WARN[2023-06-05T01:04:40.346752047-06:00] Failed to invoke pyaes-1.default.192.168.1.240.sslip.io:80, err=rpc error: code = Unavailable desc = unexpected HTTP status code received from server: 502 (Bad Gateway); transport: received unexpected content-type "text/plain; charset=utf-8" 
WARN[2023-06-05T01:04:41.326754045-06:00] Failed to invoke helloworld-0.default.192.168.1.240.sslip.io:80, err=rpc error: code = Unavailable desc = unexpected HTTP status code received from server: 502 (Bad Gateway); transport: received unexpected content-type "text/plain; charset=utf-8" 
WARN[2023-06-05T01:04:42.324663336-06:00] Failed to invoke pyaes-0.default.192.168.1.240.sslip.io:80, err=rpc error: code = Unavailable desc = unexpected HTTP status code received from server: 502 (Bad Gateway); transport: received unexpected content-type "text/plain; charset=utf-8" 

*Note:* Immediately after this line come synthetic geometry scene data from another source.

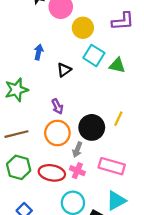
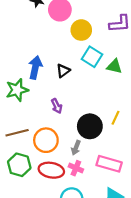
blue arrow: (39, 52) -> (35, 67), moved, size x1.5
orange circle: (57, 133) -> (46, 140), moved

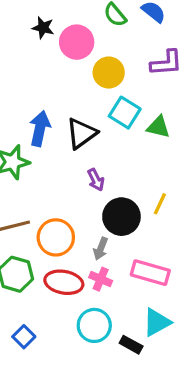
black triangle: (63, 71) -> (81, 133), size x1.5
purple arrow: (57, 106) -> (96, 180), moved

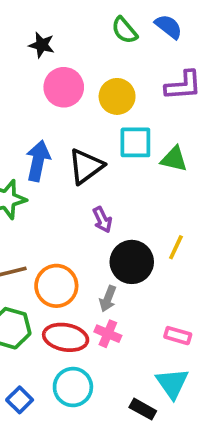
pink circle: (77, 42) -> (64, 87), moved
cyan square: (125, 113) -> (135, 142), turned -32
pink rectangle: (150, 273) -> (178, 336), moved, size x0.6
cyan triangle: (157, 322) -> (172, 383), turned -36
cyan circle: (94, 325) -> (73, 387), moved

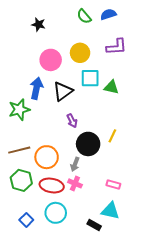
blue semicircle: (169, 27) -> (108, 14), turned -56
pink circle: (64, 87) -> (51, 60), moved
cyan triangle: (172, 383) -> (110, 211), turned -42

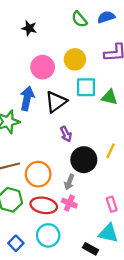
pink rectangle: (113, 184) -> (112, 204), turned 56

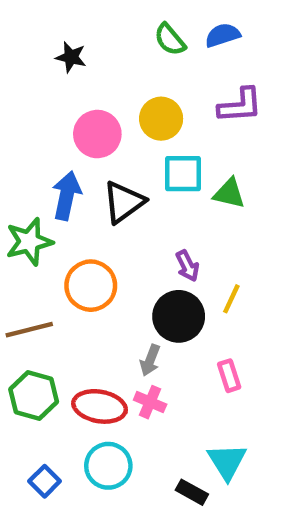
purple arrow: (66, 134) -> (187, 266), moved
orange circle: (38, 174) -> (91, 286), moved
pink rectangle: (112, 204) -> (229, 376), moved
cyan triangle: (108, 233) -> (227, 461), turned 45

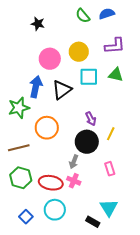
green triangle: (229, 193) -> (116, 75), moved

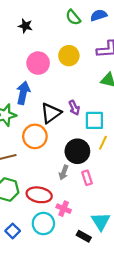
cyan square: (89, 77) -> (94, 120), moved
black triangle: (62, 90) -> (51, 113), moved
purple arrow: (91, 119) -> (74, 108), moved
pink rectangle: (110, 169) -> (87, 178), moved
pink cross: (74, 181) -> (64, 209), moved

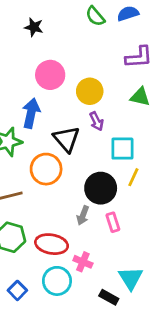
yellow circle: (69, 56) -> (90, 91), moved
purple arrow: (74, 108) -> (97, 121), moved
black triangle: (51, 113) -> (67, 139), turned -35

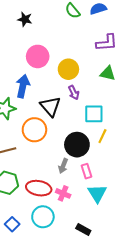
pink cross: (83, 262) -> (63, 193), moved
cyan triangle: (131, 278) -> (97, 193), moved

INFO[2023-06-05T01:04:43.305779753-06:00] Issued / completed requests: 5, 0            
INFO[2023-06-05T01:04:43.305855754-06:00] Real / target RPS: 0.00 / 1                  
INFO[2023-06-05T01:04:43.305878828-06:00] Experiment finished!                         

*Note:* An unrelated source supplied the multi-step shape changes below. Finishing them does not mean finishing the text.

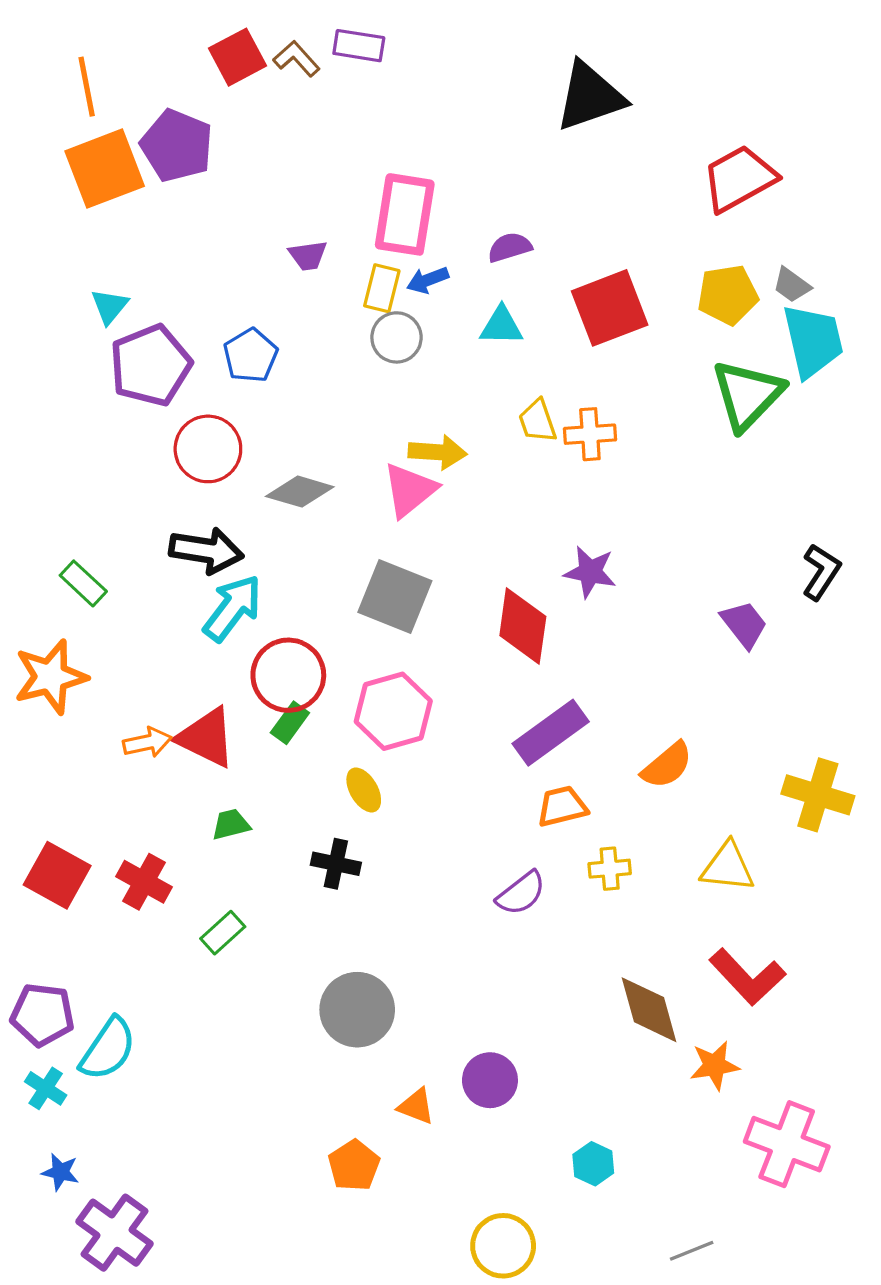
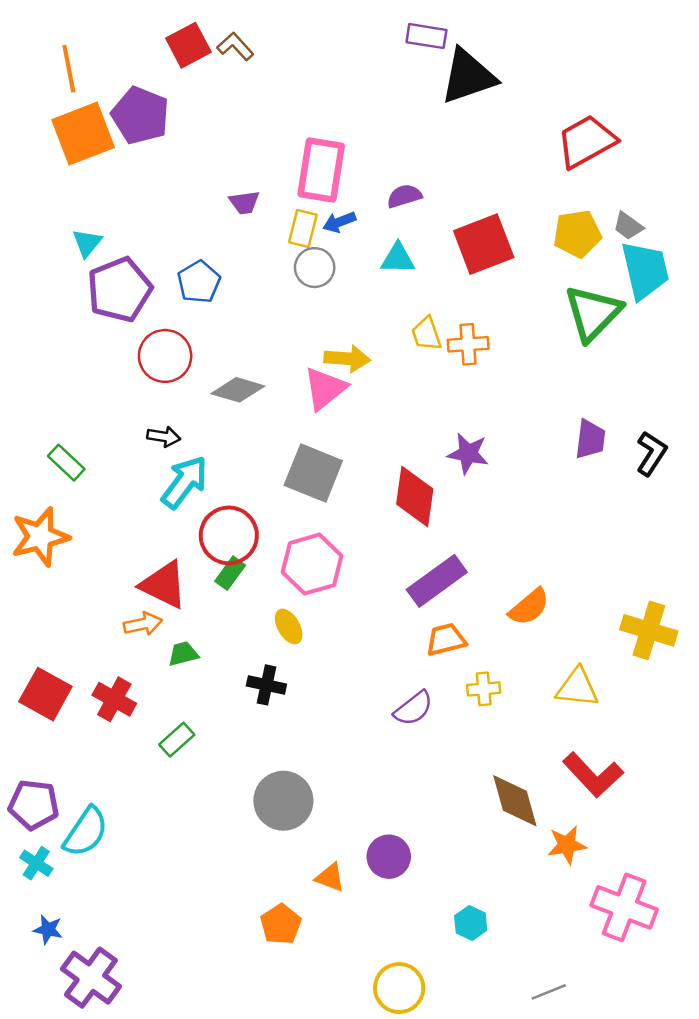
purple rectangle: (359, 46) -> (426, 36), moved
black arrow: (206, 551) -> (164, 437), size x0.6
purple trapezoid: (744, 624) -> (590, 439), moved, turned 45
orange arrow: (147, 742) -> (143, 624), moved

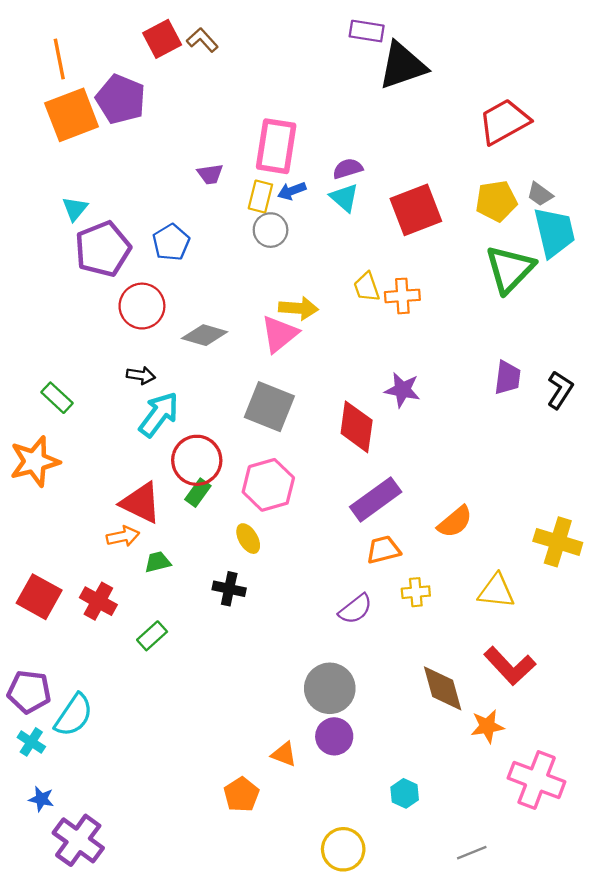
cyan triangle: (398, 258) -> (344, 198), moved, turned 40
gray circle: (283, 801) -> (330, 688), moved

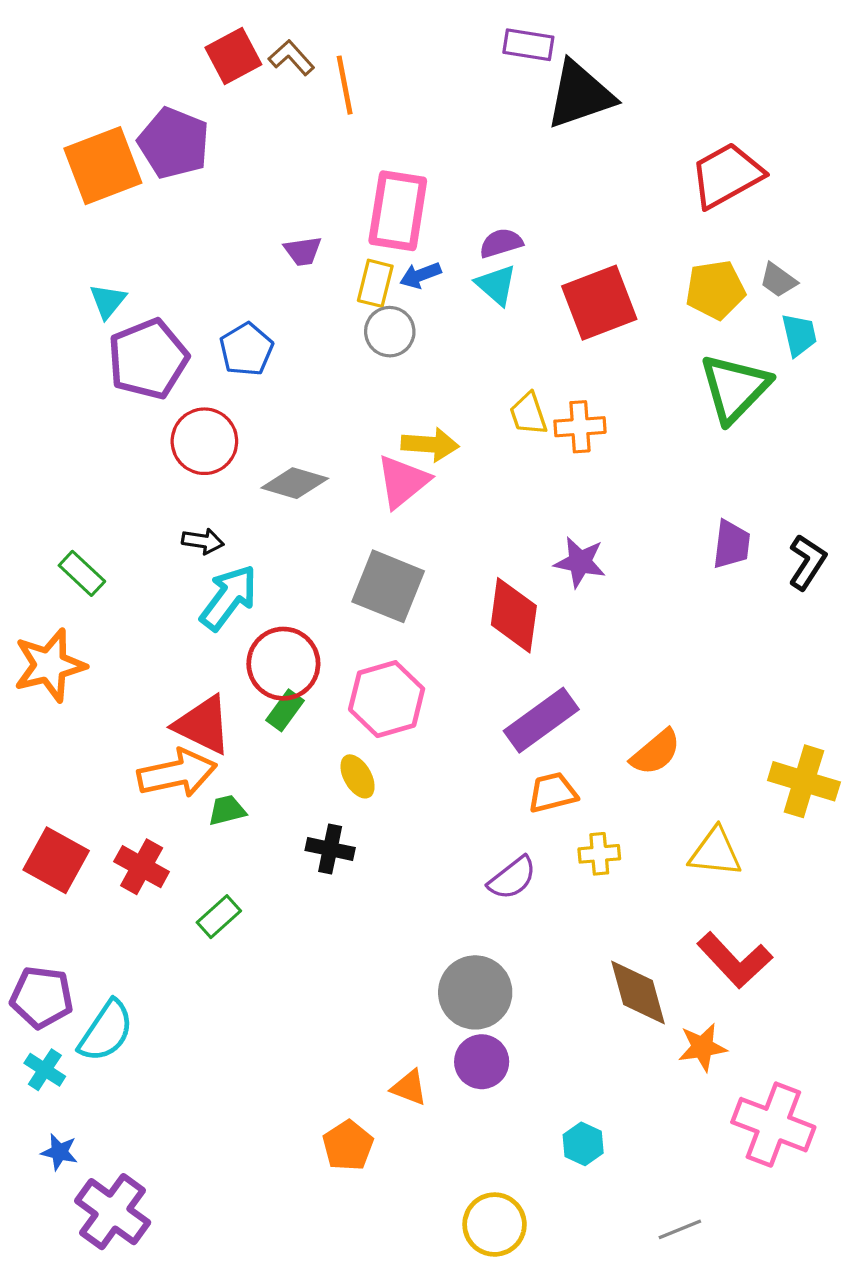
orange line: (59, 59) -> (345, 85), moved
cyan trapezoid: (554, 232) -> (799, 335), size x0.6
orange arrow: (123, 536) -> (177, 773), size x1.6

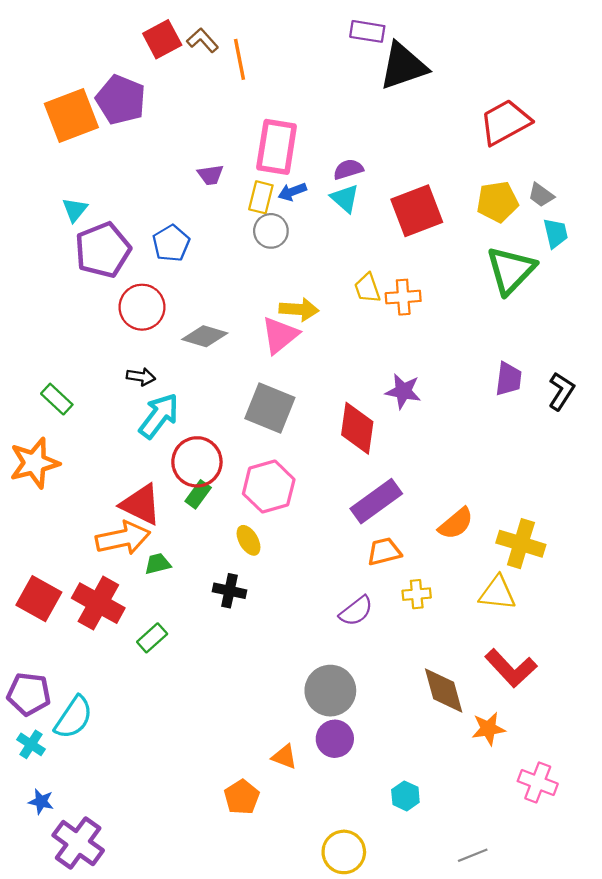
yellow cross: (804, 781) -> (521, 544), moved
red cross: (142, 867) -> (98, 603), size x1.4
pink cross: (773, 1125) -> (538, 782), size x0.7

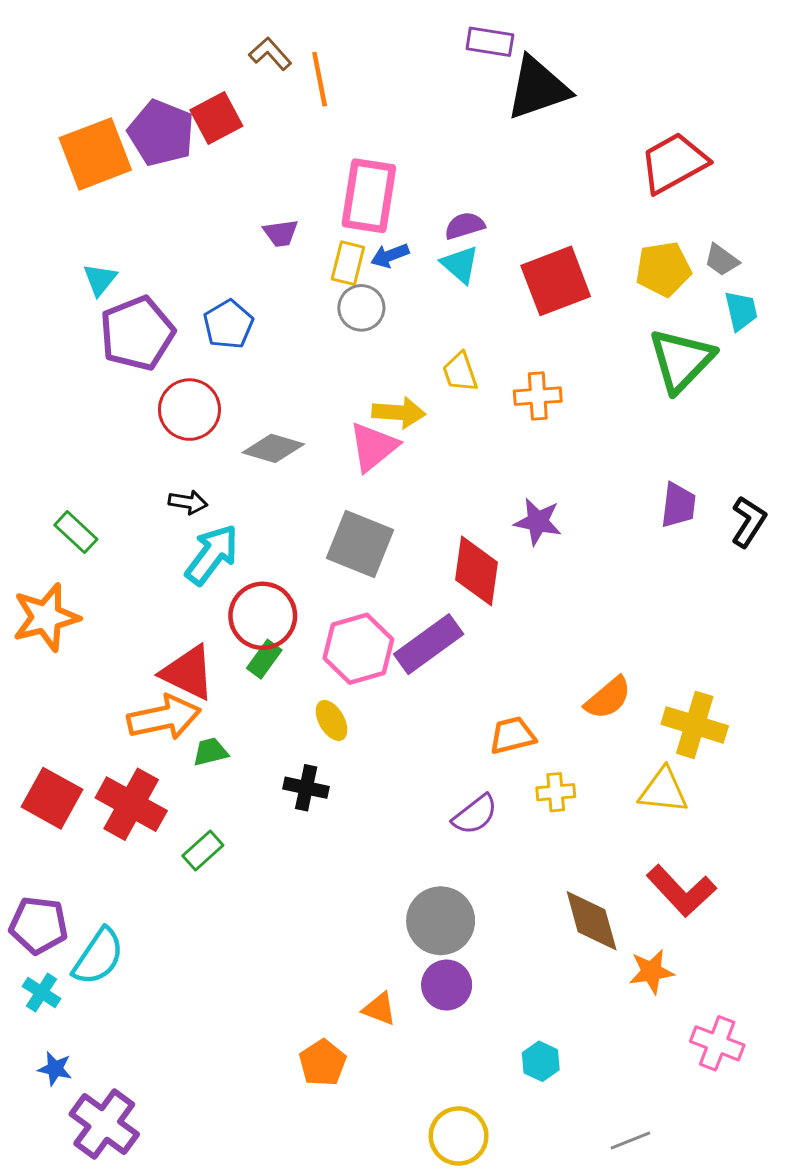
red square: (162, 39) -> (216, 118), moved
yellow trapezoid: (367, 288) -> (460, 372), moved
purple rectangle: (376, 501) -> (429, 644), moved

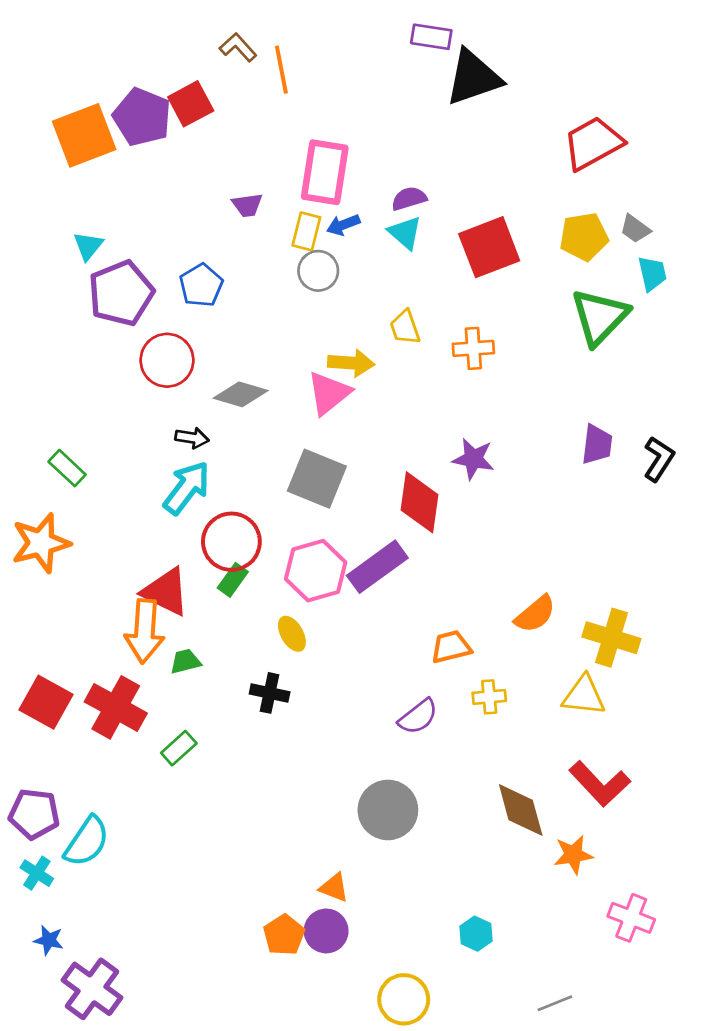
black arrow: (188, 502) -> (192, 438), moved
orange arrow: (164, 717) -> (145, 631), turned 106
purple circle: (447, 985) -> (326, 931), moved

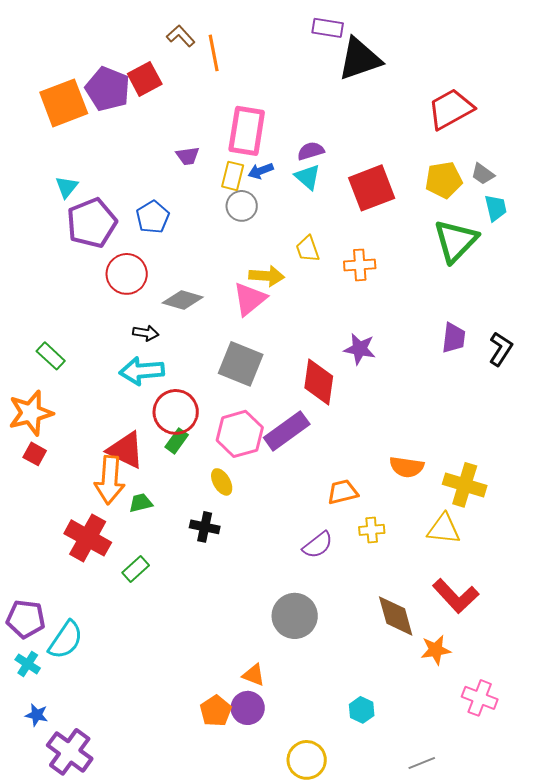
cyan arrow: (187, 488) -> (142, 371), turned -132
orange semicircle: (535, 614) -> (407, 467), turned 48
red square: (46, 702) -> (35, 454), moved, size x0.6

INFO[2023-06-05T01:04:43.305893579-06:00] The measured latencies are saved in rps0.00_lat.csv 

The functions are correctly deployed with source /etc/profile && pushd ./examples/deployer && go build && popd && ./examples/deployer/deployer

~/vhive/examples/deployer ~/vhive ~/vhive
~/vhive ~/vhive
INFO[0002] Deployed function pyaes-1                    
INFO[0003] Deployed function pyaes-0                    
INFO[0003] Deployed function helloworld-0               
INFO[0003] Deployment finished  
Farrrrland commented 1 year ago

Successfully started single node cluster rather than a multi-node one and will close this issue in this case.